Plus, that old saying ‘don’t judge a book by its cover’ seems to go largely ignored.  Adults and children considered attractive were judged more favorably and treated more positively than their unattractive counterparts, even by those who knew them.

Moms Even Judge Their Babies

Beautiful-Baby-Face-Photo

Surprisingly, according to the Langlois Social Development Lab, mothers appear to be more affectionate toward and play more with their infants if they’re attractive, compared to those who were less attractive.

Plus, mothers of less attractive infants rated them as more of a disruption to their lives than mothers of attractive infants.  Although none of the mothers treated their infants badly, attractiveness did influence even maternal behavior.

What Makes a Face Attractive?

There are several theories out there as to what actually makes a face attractive.  Some researchers believe that youthfulness, a smile or a symmetrical face all play a role.  And, according to Langlois Social Development Lab, a face must be “close to population mean” to be considered attractive.  In other words, it must be average.

Are We All That Superficial?

What does all this mean in the real world?  Are we all just superficial beings wrapped up in judging one another on our looks?  Not really.  Many researchers suggest that these preferences are ingrained in us, and that we may prefer an attractive person in choosing a mate because we believe attractiveness on the outside may also be a sign of a healthy inside (and thus a more reliable mate).

Or, as in the case of the first study, the participants made subconscious decisions based on the photos—they probably would have a hard time describing why they felt one candidate looked more competent than the other, it was almost an instinctual decision.

Most important when it comes to yourself and your face – facial expressions are a reflection of how you feel and what makes you happiest.  Repetitive movements become creases, such as frowning, smiling, squinting, corners of the mouth turning down etc.  The eyes may be the windows to the soul, but the expression on your face records each of your fleeting emotional states. As feelings of worry, excitement, and positivity pass through your mind, they tell your facial muscles how to respond. People with a good poker face can hide those feelings, but for the average person, there’s some leakage.

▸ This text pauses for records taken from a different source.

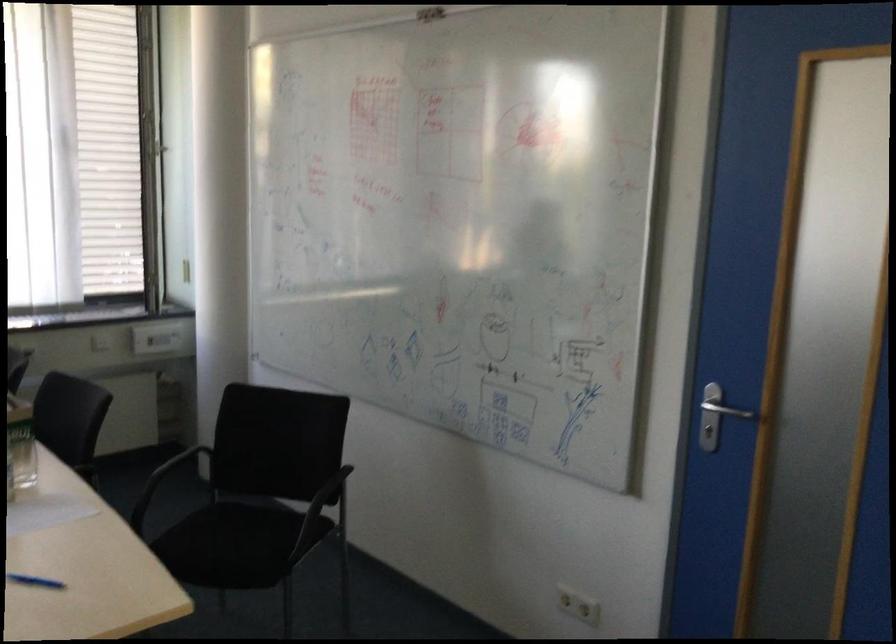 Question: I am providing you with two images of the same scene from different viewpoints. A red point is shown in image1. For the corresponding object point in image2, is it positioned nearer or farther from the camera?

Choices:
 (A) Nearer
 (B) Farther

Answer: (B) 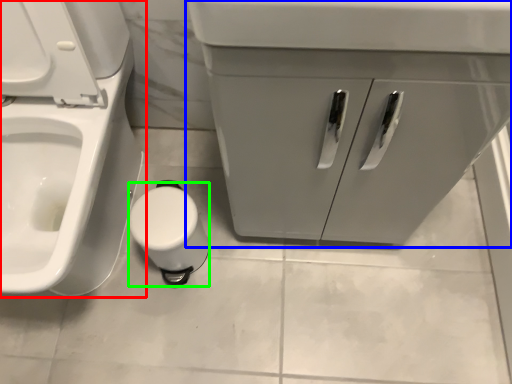 Question: Which is farther away from toilet (highlighted by a red box)? bathroom cabinet (highlighted by a blue box) or toilet paper (highlighted by a green box)?

Choices:
 (A) bathroom cabinet
 (B) toilet paper

Answer: (A) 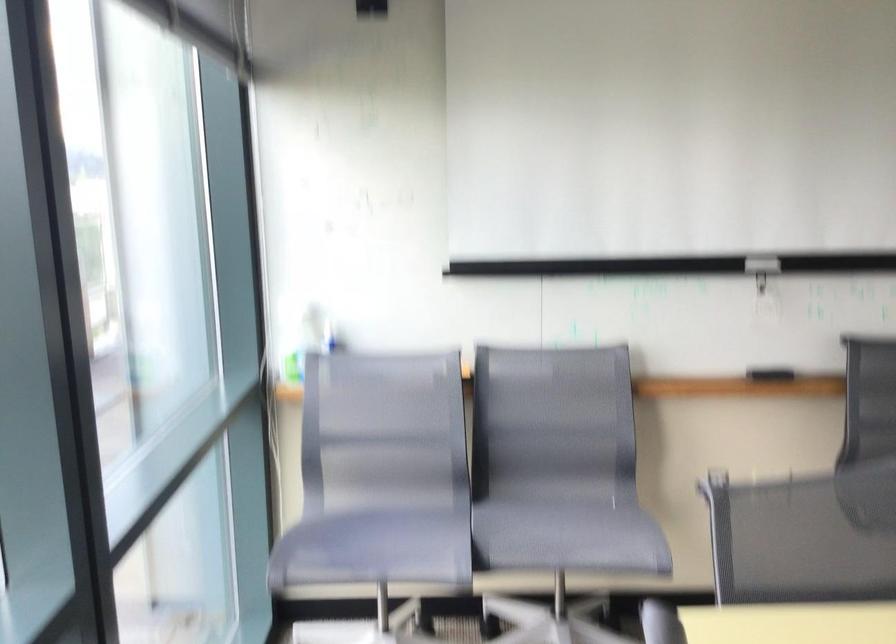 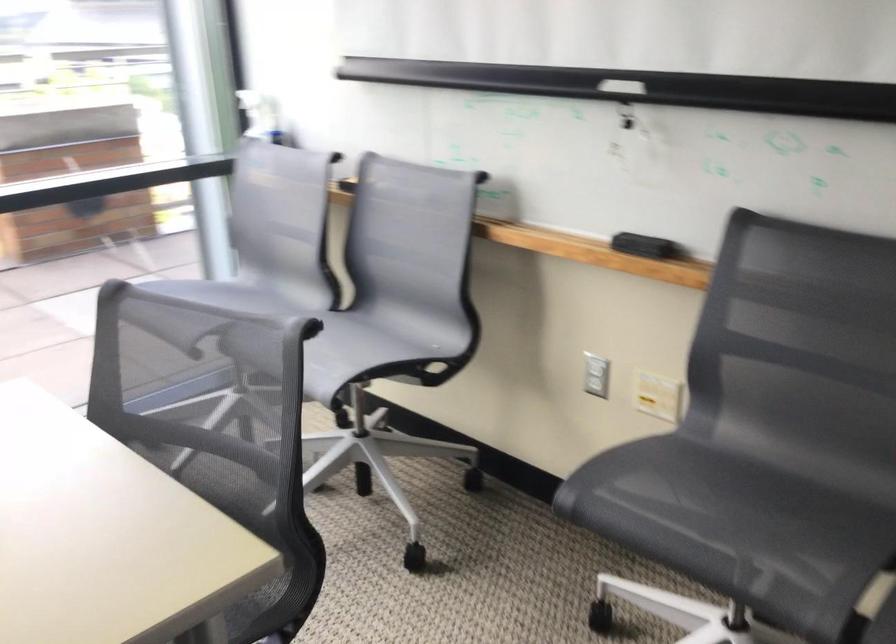 Find the pixel in the second image that matches the point at 588,525 in the first image.

(348, 351) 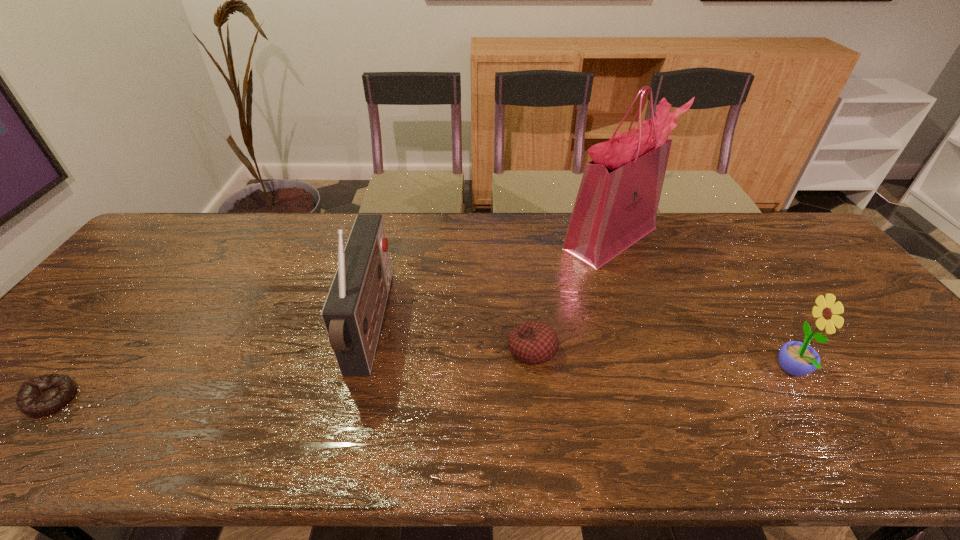 Where is `vacant region at the near edge of the desktop`? This screenshot has width=960, height=540. vacant region at the near edge of the desktop is located at coordinates (460, 430).

Where is `vacant space at the far left corner of the desktop`? The width and height of the screenshot is (960, 540). vacant space at the far left corner of the desktop is located at coordinates (201, 212).

The image size is (960, 540). Find the location of `empty space between the fourth shortest object and the sunflower`. empty space between the fourth shortest object and the sunflower is located at coordinates (582, 349).

The width and height of the screenshot is (960, 540). I want to click on empty space that is in between the third object from right to left and the radio receiver, so click(x=451, y=338).

At what (x,y) coordinates should I click in order to perform the action: click on free spot between the farthest object and the third shortest object. Please return your answer as a coordinate pair (x, y). Looking at the image, I should click on click(702, 305).

In order to click on vacant point located between the rightmost object and the fourth object from left to right in this screenshot , I will do `click(702, 305)`.

Where is `empty space between the fourth object from right to left and the shopping bag`? The height and width of the screenshot is (540, 960). empty space between the fourth object from right to left and the shopping bag is located at coordinates (491, 282).

Find the location of a particular element. This screenshot has width=960, height=540. unoccupied area between the fourth shortest object and the farther beanbag is located at coordinates (451, 338).

Locate an element on the screen. The image size is (960, 540). free space between the third shortest object and the farthest object is located at coordinates (702, 305).

I want to click on free area in between the farthest object and the fourth shortest object, so click(491, 282). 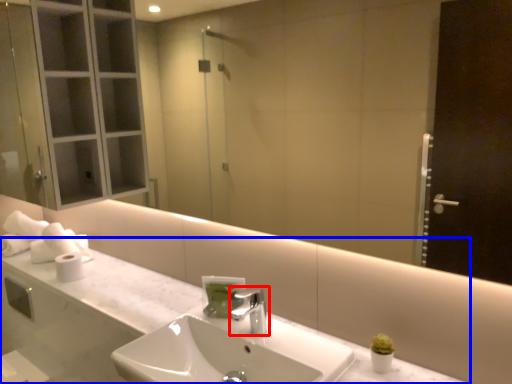 Question: Which point is further to the camera, tap (highlighted by a red box) or counter top (highlighted by a blue box)?

Choices:
 (A) tap
 (B) counter top

Answer: (A) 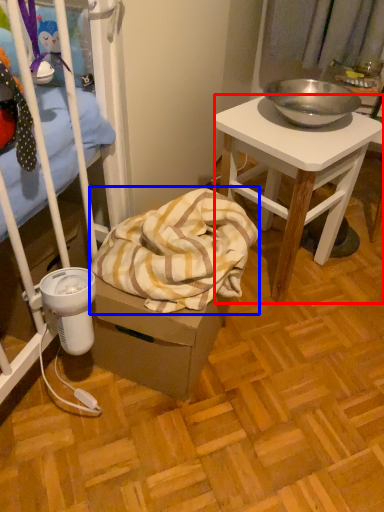 Question: Which object appears farthest to the camera in this image, desk (highlighted by a red box) or blanket (highlighted by a blue box)?

Choices:
 (A) desk
 (B) blanket

Answer: (A) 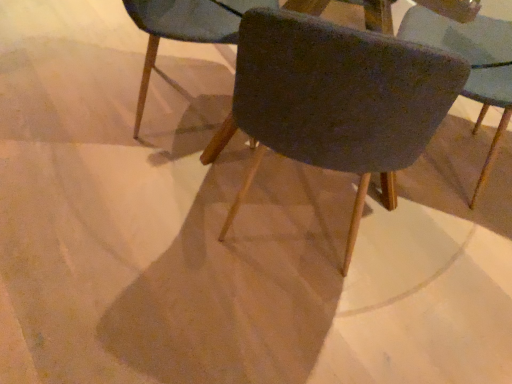 Image resolution: width=512 pixels, height=384 pixels. I want to click on free space to the left of velvet dark blue chair at center, the 3th chair from the right, so click(x=70, y=91). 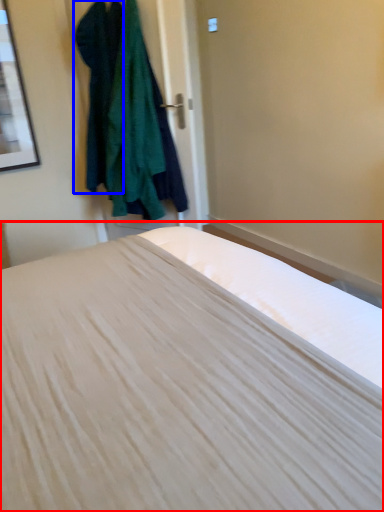 Question: Which point is closer to the camera, bed (highlighted by a red box) or clothing (highlighted by a blue box)?

Choices:
 (A) bed
 (B) clothing

Answer: (A) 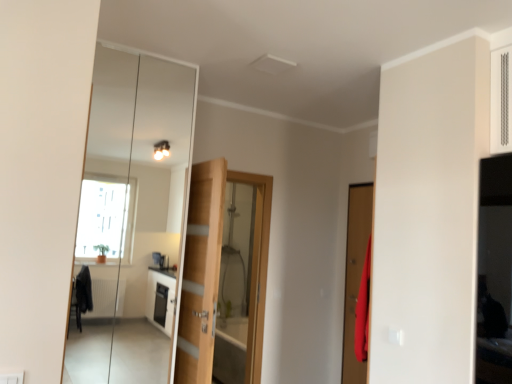 Question: From the image's perspective, is clear glass mirror at center above matte wooden door at right, which is the 1th door from front to back?

Choices:
 (A) no
 (B) yes

Answer: (B)

Question: From the image's perspective, is clear glass mirror at center beneath matte wooden door at right, which is counted as the first door, starting from the right?

Choices:
 (A) no
 (B) yes

Answer: (A)

Question: Can you confirm if clear glass mirror at center is thinner than matte wooden door at right, which is counted as the second door, starting from the back?

Choices:
 (A) yes
 (B) no

Answer: (B)

Question: From a real-world perspective, is clear glass mirror at center over matte wooden door at right, which is the 1th door from front to back?

Choices:
 (A) no
 (B) yes

Answer: (B)

Question: Is clear glass mirror at center not near matte wooden door at right, which is the 1th door from front to back?

Choices:
 (A) no
 (B) yes

Answer: (B)

Question: Relative to wooden door at center, the 2th door from the front, is matte wooden door at right, which is counted as the first door, starting from the right, in front or behind?

Choices:
 (A) front
 (B) behind

Answer: (A)

Question: From their relative heights in the image, would you say matte wooden door at right, which is the 1th door from front to back, is taller or shorter than wooden door at center, the 2th door from the front?

Choices:
 (A) short
 (B) tall

Answer: (A)

Question: Looking at their shapes, would you say matte wooden door at right, which is the 1th door from front to back, is wider or thinner than wooden door at center, positioned as the 2th door in right-to-left order?

Choices:
 (A) wide
 (B) thin

Answer: (A)

Question: Considering the positions of matte wooden door at right, which is the 1th door from front to back, and wooden door at center, positioned as the 2th door in right-to-left order, in the image, is matte wooden door at right, which is the 1th door from front to back, bigger or smaller than wooden door at center, positioned as the 2th door in right-to-left order,?

Choices:
 (A) small
 (B) big

Answer: (A)

Question: From the image's perspective, is wooden door at center, placed as the first door when sorted from left to right, above or below clear glass mirror at center?

Choices:
 (A) below
 (B) above

Answer: (A)

Question: Would you say wooden door at center, placed as the first door when sorted from left to right, is inside or outside clear glass mirror at center?

Choices:
 (A) outside
 (B) inside

Answer: (A)

Question: From their relative heights in the image, would you say wooden door at center, placed as the first door when sorted from left to right, is taller or shorter than clear glass mirror at center?

Choices:
 (A) short
 (B) tall

Answer: (A)

Question: Does point (197, 218) appear closer or farther from the camera than point (111, 67)?

Choices:
 (A) closer
 (B) farther

Answer: (A)

Question: Relative to matte wooden door at right, which is counted as the first door, starting from the right, is clear glass mirror at center in front or behind?

Choices:
 (A) front
 (B) behind

Answer: (A)

Question: Considering the positions of clear glass mirror at center and matte wooden door at right, which is the 1th door from front to back, in the image, is clear glass mirror at center wider or thinner than matte wooden door at right, which is the 1th door from front to back,?

Choices:
 (A) wide
 (B) thin

Answer: (A) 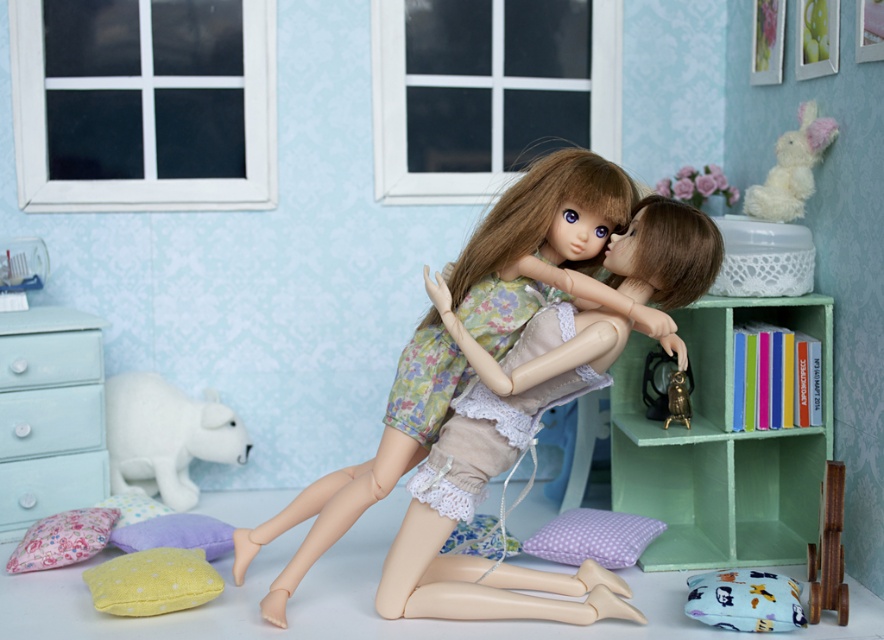 You are a dollhouse designer who wants to place a new decorative item at point (151, 580). What is already present at that location?

The yellow felt pillow at lower left is located at point (151, 580).

You are a small toy that is 12 inches wide. You want to move from the lavender fabric pillow at lower left to the lace fabric pillow at lower center. Can you fit through the space between them?

The distance between the lace fabric pillow at lower center and the lavender fabric pillow at lower left is 33.58 inches. Since the toy is only 12 inches wide, there is sufficient space for it to move through the gap between them.

You are a small toy that needs to move from the floral fabric pillow at lower left to the purple fabric pillow at lower center. Which pillow should you choose as your starting point if you want to move to the smaller pillow?

The floral fabric pillow at lower left is bigger than the purple fabric pillow at lower center, so you should start at the floral fabric pillow at lower left to move to the smaller purple fabric pillow at lower center. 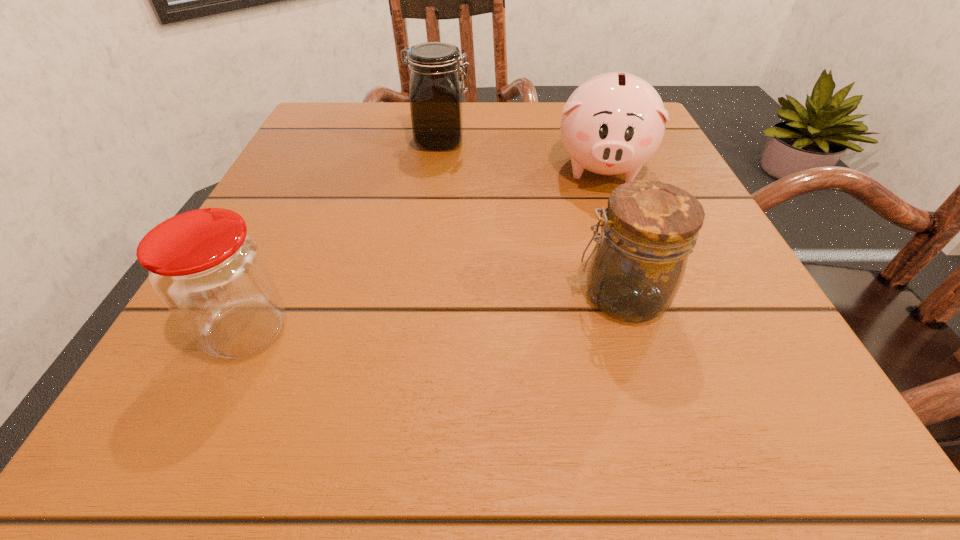 The width and height of the screenshot is (960, 540). Find the location of `vacant space at the far left corner`. vacant space at the far left corner is located at coordinates (342, 154).

Locate an element on the screen. This screenshot has width=960, height=540. free point at the far right corner is located at coordinates (661, 153).

The width and height of the screenshot is (960, 540). Find the location of `unoccupied area between the second object from left to right and the leftmost object`. unoccupied area between the second object from left to right and the leftmost object is located at coordinates (344, 236).

Locate an element on the screen. This screenshot has width=960, height=540. blank region between the leftmost jar and the second jar from right to left is located at coordinates (344, 236).

Where is `free area in between the piggy bank and the leftmost object`? free area in between the piggy bank and the leftmost object is located at coordinates (424, 249).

What about when people’s faces are at rest? What can you infer then about their feelings? Perhaps you’ve caught yourself inadvertently in the mirror or the reflection of a window when you were in the middle of a thoughtful, contemplative episode. Were you surprised to see that you looked angry, when you weren’t?

This common situation of catching a glimpse of yourself while at rest and looking angry has inspired the term, for women, “Resting Bitch Face”.

According to the RBF theory, if a woman is caught in contemplation (i.e., not smiling), people are more likely to think she’s angry than if a man shows the exact same facial expression. A woman who doesn’t smile is assumed to be in a bad mood because, so the theory goes, women are expected to smile at all times. Through cultural conditioning, women have learned that in order for people to like them, they have to wear a smile even if they don’t think anything is particularly funny. Men who look thoughtful are seen as serious; women with the same expression are perceived as unfriendly and unlikeable.